Now he did remember. “Of course! Absolutely! How’s it going? There’s not much call for private detectives in Fulham—”

“I know,” I interrupted. Clifford liked talking. When he interviewed us, he’d talked more than we had. “I was wondering if you could help me,” I said.

“Sure. Sure.”

“It’s a sort of scientific question. Do you know anything about shopping?”

“Shopping?” He frowned. “I don’t think I know anyone called Shopping. There’s Chopin . . . but he was a composer, not a scientist.”

“No.” I sighed. “I’m talking about shops. And about bar codes. I want to know how they work.”

Clifford ran a hand through his hair. There wasn’t that much left for him to run it through. In fact, he had more dandruff than actual hair. “Okay.” He leaned back and put his feet up on the desk. “Technology is mainly about one thing: information. The electronic storage and transmission of information. Computers store information. Satellites send information. But all this information isn’t written out like a book. No way. It’s turned into what’s known as digital information.

“What does digital information look like? Well, in the old days it would have been a hole punched into a computer tape. There are holes in the modern compact disc, too—although they’re too small to see. And a bar code is another form of digital information. It’s as simple as that.

“All products have a bar code on them these days. If you look at them, you’ll see that there’s a number with thirteen digits underneath it. That’s all a bar code is. A number—a unique number that can tell the computer everything it needs to know.”

I’d taken out the box of Maltesers again while he talked. Clifford’s eyes lit up when he saw it. He leaned forward and took it.

“Take this box,” he said. “Here’s the bar code on the bottom.” He pointed to the strip of blue-and-white lines in the left-hand corner. “Part of it would tell the computer that this is a product made by Mars. Another part of it would tell the computer that it’s a box of Maltesers, that it weighs so much and costs so much. It could even remind the shopkeeper to stock up.”

“How does the computer read the bar code?” I asked.

“Well, that’s all done with lasers,” Clifford explained. “There’s a sort of little window built into the counter near the cash register. The person who’s sitting there passes the box of Maltesers—or whatever—over it. Now, behind the window there’s a laser scanner. The salesclerk could use a light-emitting diode, which is the same sort of thing, but either way, the light hits the bar code. Are you with me so far?”

I wasn’t sure, but I nodded anyway.
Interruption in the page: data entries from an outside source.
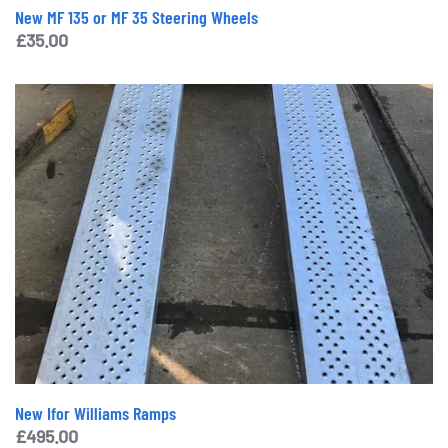
New MF 135 or MF 35 Steering Wheels
£
35.00
New Ifor Williams Ramps
£
495.00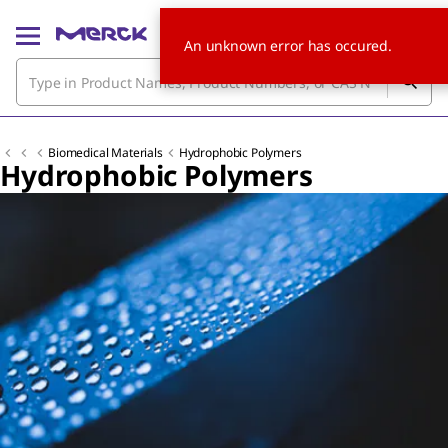
An unknown error has occured.
Biomedical Materials
Hydrophobic Polymers
Hydrophobic Polymers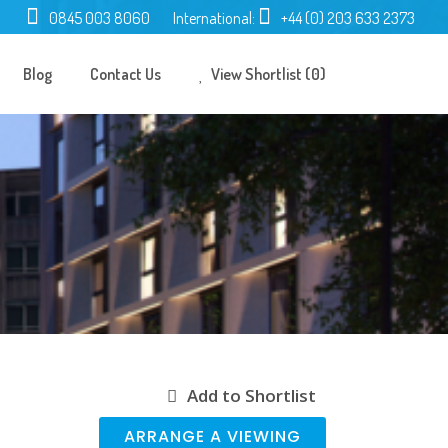
0845 003 8060
International:
+44 (0) 203 633 2373
Blog
Contact Us
View Shortlist (0)
Add to Shortlist
ARRANGE A VIEWING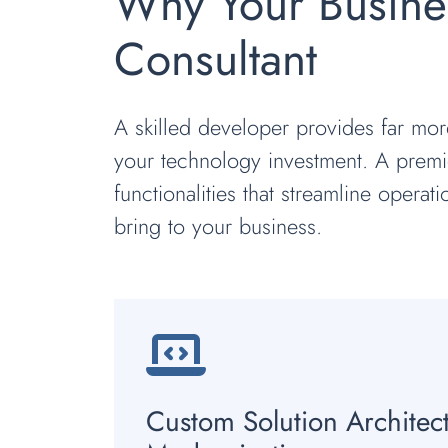
Why Your Busine
Consultant
A skilled developer provides far mor
your technology investment. A premie
functionalities that streamline operat
bring to your business.
Custom Solution Architec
If I’d learned one thing from science lessons at school, it was this. When scientific types start explaining things, it’s hard enough to follow. But when they start explaining the explanations, that’s when you really get lost.

“All right.” He nodded. “The light beams hit the bar code. Now, the dark lines don’t reflect light. Only the white ones do that. So only some of the light gets reflected. And somewhere inside that little window there’s a photodetector, which is a clever machine that produces a pulse of electricity whenever you shine a light on it. Do you see? As you slide the bar code over the window, the shining light hits the lines. Some of it is reflected back onto the photodetector, which gives out a ‘bleep’ for every white line. It’s the ‘bleep’ that’s the digital information sent to the computer. Almost like Morse code. And that’s how the computer knows what the product is!”